Older adults living in long-term care facilities experienced a similar risk of mortality and cardiovascular hospitalizations regardless of whether they were taking intensive or more moderate doses of statins, a retrospective study found.
“This lack of benefit should be considered when prescribing statins to vulnerable residents of long-term care facilities who are at potentially increased risk of statin-related adverse events,” wrote lead author Michael A. Campitelli, with the Institute for Clinical Evaluative Sciences, and colleagues in the Canadian Medical Association Journal.
The researchers noted that few patients in randomized trials of statins are older than 75 and even fewer are residents of long-term care facilities, who may be particularly at risk of medication-related adverse events given their prevalence of frailty and polypharmacy. Also, the shorter life expectancies of patients in nursing homes and other care facilities could further shift the risk-benefit balance of statin therapy in this understudied population.
“An observed threefold difference in the median proportion of residents in long-term care facilities receiving statins between high- and low-rate prescribers highlights the uncertainty faced by clinicians when making treatment decisions,” Campitelli et al. wrote.
To shed more light on statin treatment in these patients, the researchers identified 21,808 residents of long-term care facilities in Ontario, Canada, who were prevalent statin users and age 76 or older.
They used drug claims data to identify individuals taking intensive daily doses of a statin, meaning at least 40 mg of atorvastatin, 20 mg of rosuvastatin or 80 mg of simvastatin. All other statin users were categorized as low-dose recipients.

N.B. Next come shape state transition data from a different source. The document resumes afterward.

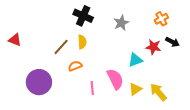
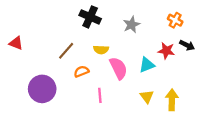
orange cross: (161, 19) -> (175, 20), turned -32
yellow semicircle: (82, 42) -> (101, 50), moved, turned 96
pink semicircle: (115, 79) -> (118, 68), moved
yellow triangle: (135, 89) -> (147, 97), turned -32
yellow arrow: (158, 92) -> (172, 100), turned 42

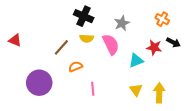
yellow semicircle: (101, 50) -> (87, 38), moved
pink semicircle: (118, 68) -> (111, 44), moved

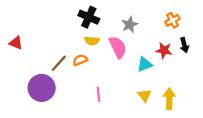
orange cross: (162, 19) -> (172, 20), turned 32
black arrow: (173, 42) -> (184, 45), turned 48
brown line: (61, 47) -> (59, 63), moved
orange semicircle: (76, 67) -> (80, 60), moved

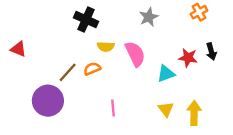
black cross: (89, 17) -> (86, 20), moved
orange cross: (172, 20) -> (199, 12), moved
gray star: (130, 25) -> (149, 17), moved

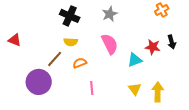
gray star: (149, 17) -> (110, 14), moved
yellow semicircle: (106, 47) -> (71, 42), moved
orange semicircle: (92, 69) -> (80, 63), moved

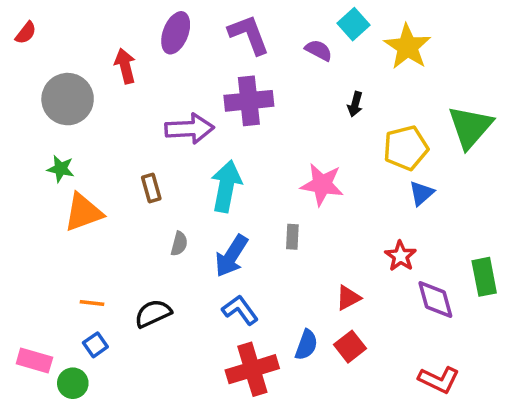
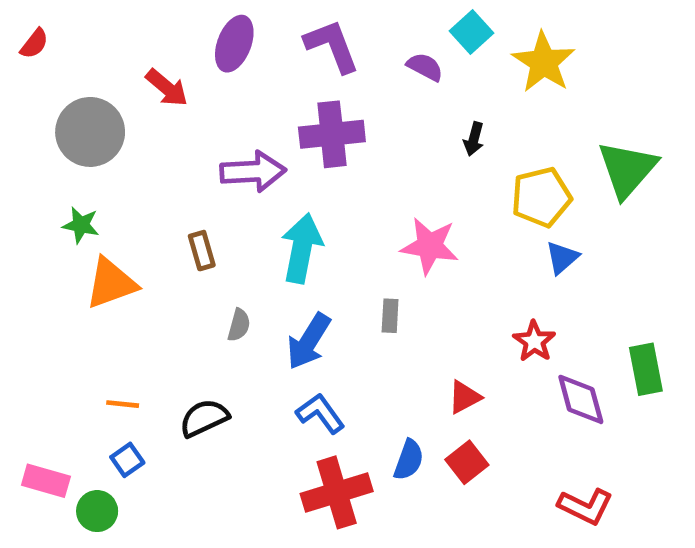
red arrow: (125, 66) -> (167, 88), turned 144

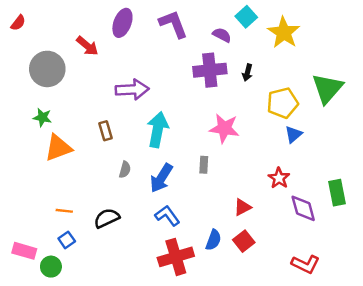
purple cross: (332, 134) -> (210, 70), moved

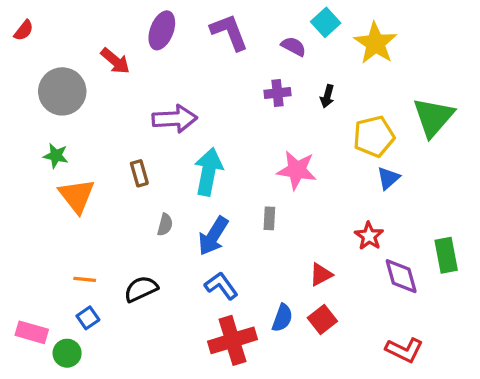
purple cross: (210, 70) -> (277, 93), size x0.6
orange triangle: (58, 148) -> (77, 196), turned -48

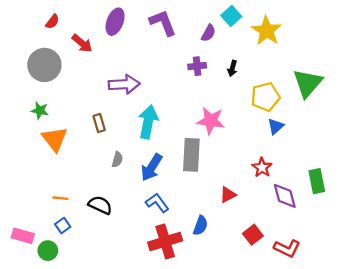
red semicircle: (24, 30) -> (52, 22), moved
purple semicircle: (294, 46) -> (208, 33), turned 90
gray rectangle: (269, 218) -> (191, 155), size x2.0
black semicircle: (141, 289) -> (100, 205), turned 50
red square: (322, 319) -> (253, 235), moved

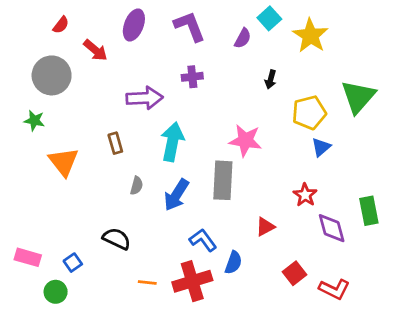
purple cross: (197, 66) -> (192, 77), moved
green star: (40, 110) -> (34, 121), moved
orange line: (60, 198) -> (147, 283), moved
blue L-shape: (157, 203) -> (203, 240), moved
pink rectangle: (23, 236) -> (28, 257), moved

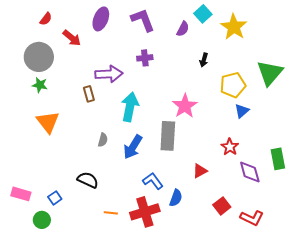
green star: (34, 121) -> (40, 85), moved
pink star: (245, 140) -> (185, 106), turned 30
brown rectangle: (115, 143) -> (89, 94), moved

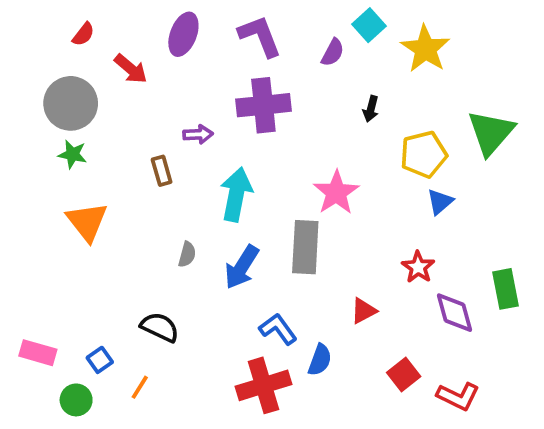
purple cross: (145, 58) -> (263, 105), size x1.8
purple arrow: (109, 74) -> (198, 134), size x0.6
orange line: (111, 213) -> (140, 387), moved, turned -64

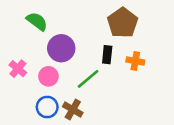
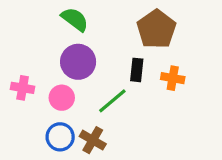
green semicircle: (37, 21) -> (75, 19), moved
pink cross: (18, 69) -> (23, 88), turned -30

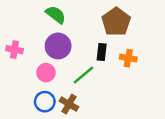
pink cross: (23, 88) -> (15, 50), moved

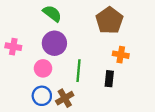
black rectangle: (102, 52) -> (109, 79), moved
green line: (83, 75) -> (78, 71), turned -45
brown cross: (69, 104) -> (65, 98), turned 30

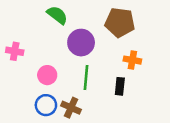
brown pentagon: (109, 20) -> (120, 22), turned -30
purple circle: (54, 43) -> (81, 43), moved
brown cross: (65, 98) -> (71, 108), turned -36

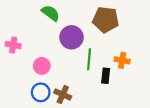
orange cross: (132, 60) -> (122, 60), moved
green line: (86, 78) -> (89, 59), moved

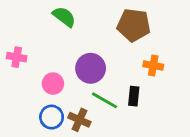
purple circle: (71, 37) -> (91, 68), moved
green line: (89, 59) -> (105, 100), moved, turned -65
orange cross: (122, 60) -> (153, 65), moved

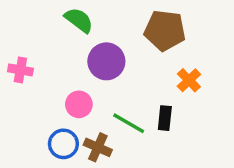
orange cross: (153, 65) -> (189, 80), turned 36
purple circle: (91, 68) -> (106, 61), moved
pink circle: (53, 84) -> (79, 104), moved

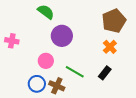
brown pentagon: (165, 30) -> (114, 21), moved, turned -30
black rectangle: (165, 118) -> (105, 73), moved, turned 32

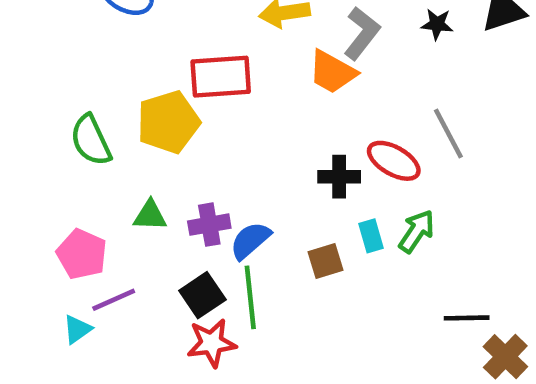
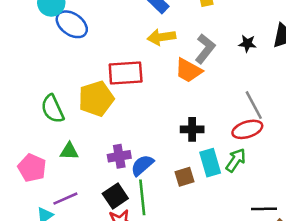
red ellipse: (394, 161) -> (247, 129), moved, turned -48
green triangle: (150, 215) -> (69, 151), moved
cyan rectangle: (371, 236) -> (210, 163), size x1.5
pink pentagon: (82, 254) -> (32, 168), moved

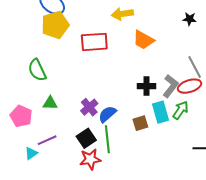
gray L-shape: (205, 49) -> (171, 86), moved
yellow pentagon: (96, 99) -> (55, 25), moved
purple cross: (119, 156) -> (89, 107), turned -30

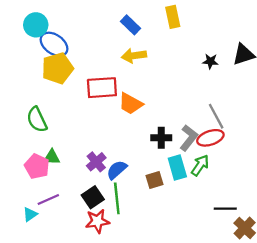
orange trapezoid: (143, 40) -> (130, 104), moved
pink pentagon: (21, 116) -> (37, 166), moved

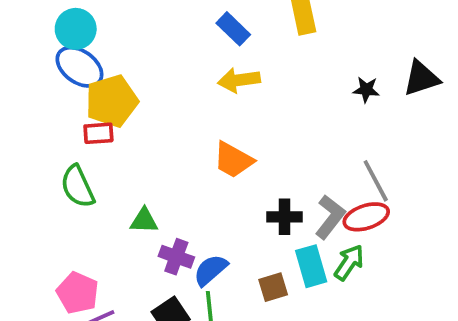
blue ellipse: (54, 44) -> (79, 67), moved
red rectangle: (102, 88) -> (98, 133), moved, size x0.6
green triangle: (52, 157) -> (144, 221), moved
purple cross: (96, 162) -> (176, 257), turned -30
pink pentagon: (37, 166) -> (78, 293), moved

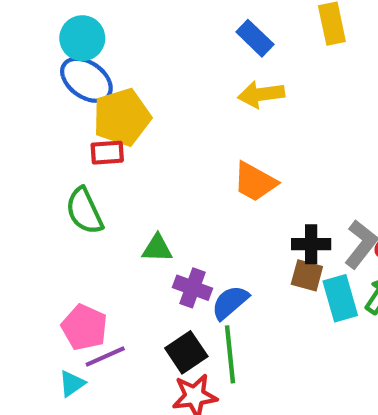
brown square: (273, 287) -> (307, 275), moved, turned 32

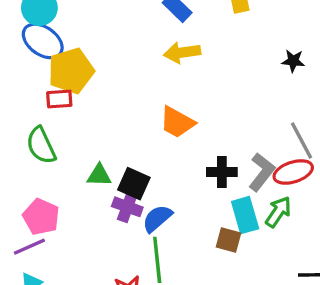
brown square: (307, 275) -> (229, 240), moved
pink pentagon: (84, 327) -> (41, 217), moved
black square: (186, 352) -> (134, 184), moved, turned -32
purple line: (105, 357) -> (29, 247), moved

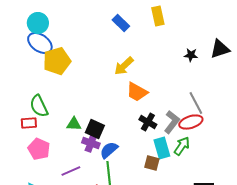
yellow arrow: (182, 53) -> (124, 66), moved, turned -35
red rectangle: (59, 99) -> (29, 123), moved
orange trapezoid: (177, 122) -> (137, 92), moved
black cross: (222, 172) -> (148, 122), turned 30
purple line: (29, 247) -> (71, 171), moved

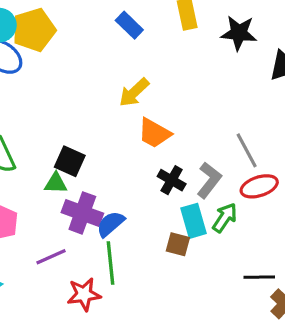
black star: (191, 55) -> (239, 33), moved, size x1.6
yellow pentagon: (57, 61) -> (34, 30), moved
red ellipse: (191, 122) -> (259, 186), moved
black square: (95, 129) -> (70, 161), moved
purple cross: (91, 143) -> (82, 213), size x1.4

The researchers came up with 4,577 pairs of patients who were well-matched in terms of sex, age, frailty, previous atherosclerotic cardiovascular disease (ASCVD) and propensity score—the primary difference being that one patient in each pair was treated with high-intensity statin doses and the other received moderate doses.

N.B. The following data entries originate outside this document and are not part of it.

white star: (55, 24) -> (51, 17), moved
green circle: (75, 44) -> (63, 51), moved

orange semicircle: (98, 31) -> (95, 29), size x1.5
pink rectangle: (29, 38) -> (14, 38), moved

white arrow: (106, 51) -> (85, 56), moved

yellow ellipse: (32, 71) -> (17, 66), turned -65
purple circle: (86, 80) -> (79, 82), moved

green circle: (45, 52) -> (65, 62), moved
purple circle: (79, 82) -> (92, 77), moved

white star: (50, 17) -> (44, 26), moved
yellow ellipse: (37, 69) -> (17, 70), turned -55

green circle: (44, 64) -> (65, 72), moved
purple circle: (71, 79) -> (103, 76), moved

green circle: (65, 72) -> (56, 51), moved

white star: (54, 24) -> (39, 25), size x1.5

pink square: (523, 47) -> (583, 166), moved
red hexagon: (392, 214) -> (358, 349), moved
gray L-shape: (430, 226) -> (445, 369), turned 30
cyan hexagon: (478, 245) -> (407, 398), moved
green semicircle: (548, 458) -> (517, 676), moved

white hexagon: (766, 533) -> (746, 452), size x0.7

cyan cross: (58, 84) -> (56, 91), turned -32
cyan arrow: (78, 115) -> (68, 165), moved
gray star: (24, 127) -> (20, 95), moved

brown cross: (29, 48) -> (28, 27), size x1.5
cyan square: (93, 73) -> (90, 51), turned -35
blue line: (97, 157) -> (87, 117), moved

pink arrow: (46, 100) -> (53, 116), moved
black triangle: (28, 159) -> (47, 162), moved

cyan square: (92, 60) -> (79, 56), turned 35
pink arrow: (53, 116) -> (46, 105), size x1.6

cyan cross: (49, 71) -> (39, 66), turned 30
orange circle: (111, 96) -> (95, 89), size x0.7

At one year of follow-up, 26.4 percent of patients in the moderate dose group died and 11.5 percent were admitted to the hospital for a cardiovascular event. The corresponding proportions were 25.6 percent and 11.4 percent, respectively, among intensive statin users. Neither between-group difference was determined to be statistically significant, and findings were similar in subgroups with previous ASCVD and those with lower baseline mortality rates.

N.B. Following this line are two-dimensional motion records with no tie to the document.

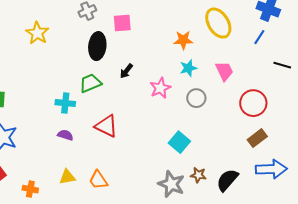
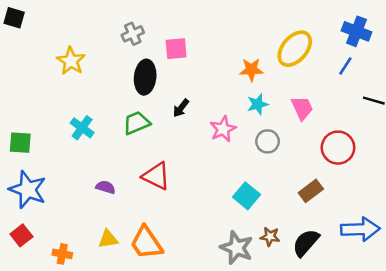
yellow ellipse: (218, 23) -> (295, 49), turned 72
cyan cross: (65, 103) -> (82, 128), moved, turned 30
brown rectangle: (257, 138) -> (311, 191), moved
orange trapezoid: (98, 180) -> (146, 243), size x1.4

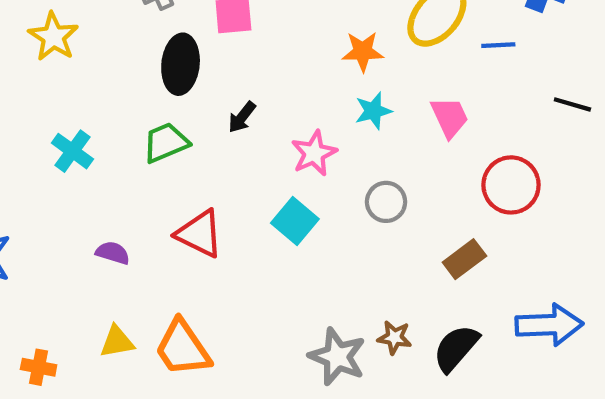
blue line: (345, 66) -> (498, 45), moved, turned 54
gray circle: (268, 141) -> (386, 202), moved
cyan square: (246, 196) -> (295, 221), moved

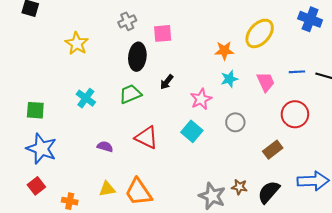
blue line: (498, 45) -> (297, 72), moved

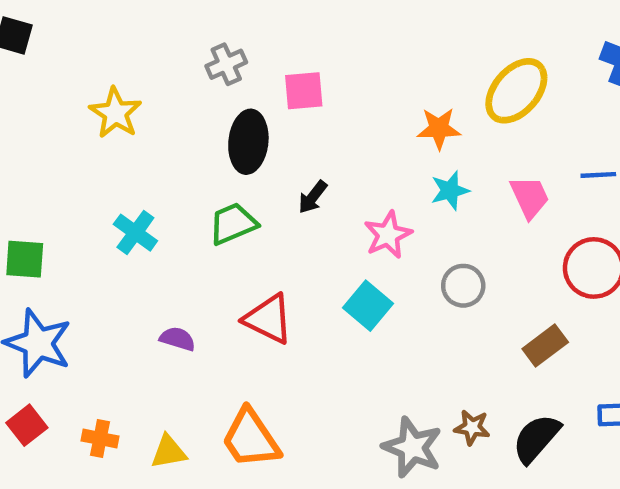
yellow triangle: (107, 189) -> (169, 452), moved
orange cross: (70, 201) -> (100, 439), moved

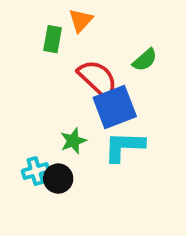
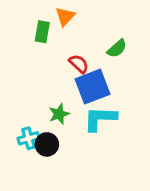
red semicircle: (98, 79) -> (79, 64), size x0.6

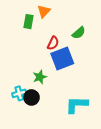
red semicircle: (79, 64) -> (53, 43), turned 72
cyan L-shape: (100, 119) -> (77, 105), moved

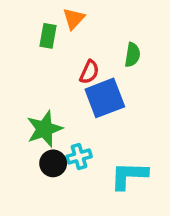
green semicircle: (79, 33) -> (132, 55), turned -40
green star: (40, 77) -> (44, 129), moved, size x1.5
cyan cross: (19, 93) -> (79, 157), moved

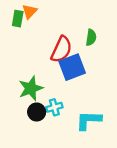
orange triangle: (74, 19) -> (30, 11), moved
green rectangle: (48, 36) -> (18, 19), moved
red semicircle: (89, 72) -> (61, 49), size x1.6

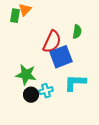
green star: (31, 88) -> (26, 75), turned 30
cyan L-shape: (89, 120) -> (75, 83), moved

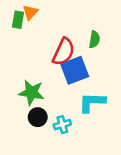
cyan cross: (46, 91) -> (62, 125), moved

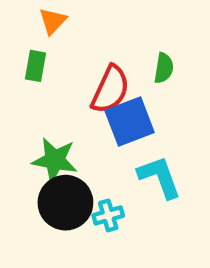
green rectangle: (18, 20) -> (36, 66), moved
cyan L-shape: (92, 102) -> (159, 177), turned 68
black circle: (38, 117) -> (65, 203), size x1.6

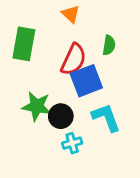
orange triangle: (53, 21) -> (71, 14), moved, turned -30
green rectangle: (36, 66) -> (24, 44), size x1.6
black circle: (65, 203) -> (61, 116), moved, size x0.7

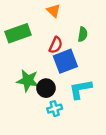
green rectangle: (24, 44) -> (18, 33), turned 60
red semicircle: (74, 59) -> (56, 45), size x0.7
cyan L-shape: (106, 118) -> (80, 89), turned -80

“It may be prudent to reduce statin doses for specific vulnerable residents who are at increased risk of statin-related adverse events,” Campitelli and coauthors wrote. “Future research and clinical trials should focus on evaluating the efficacy and safety of statin use and dosing, as well as stopping the use of statins, in residents of long-term care facilities to help inform clinical practice.”
Campitelli et al. noted their findings are generally in line with guidelines released by the American College of Cardiology and American Heart Association, which recommend moderate-intensity statins for most adults with ASCVD who are 75 or older.
“Our findings are consistent with the guideline recommendations as most statin users were taking moderate doses, and the nonsignificant association between use of intensive-dose statins and our study outcomes highlights the possibility that the recommendation could be extended to older residents of long-term care facilities with and without atherosclerotic cardiovascular disease,” they wrote.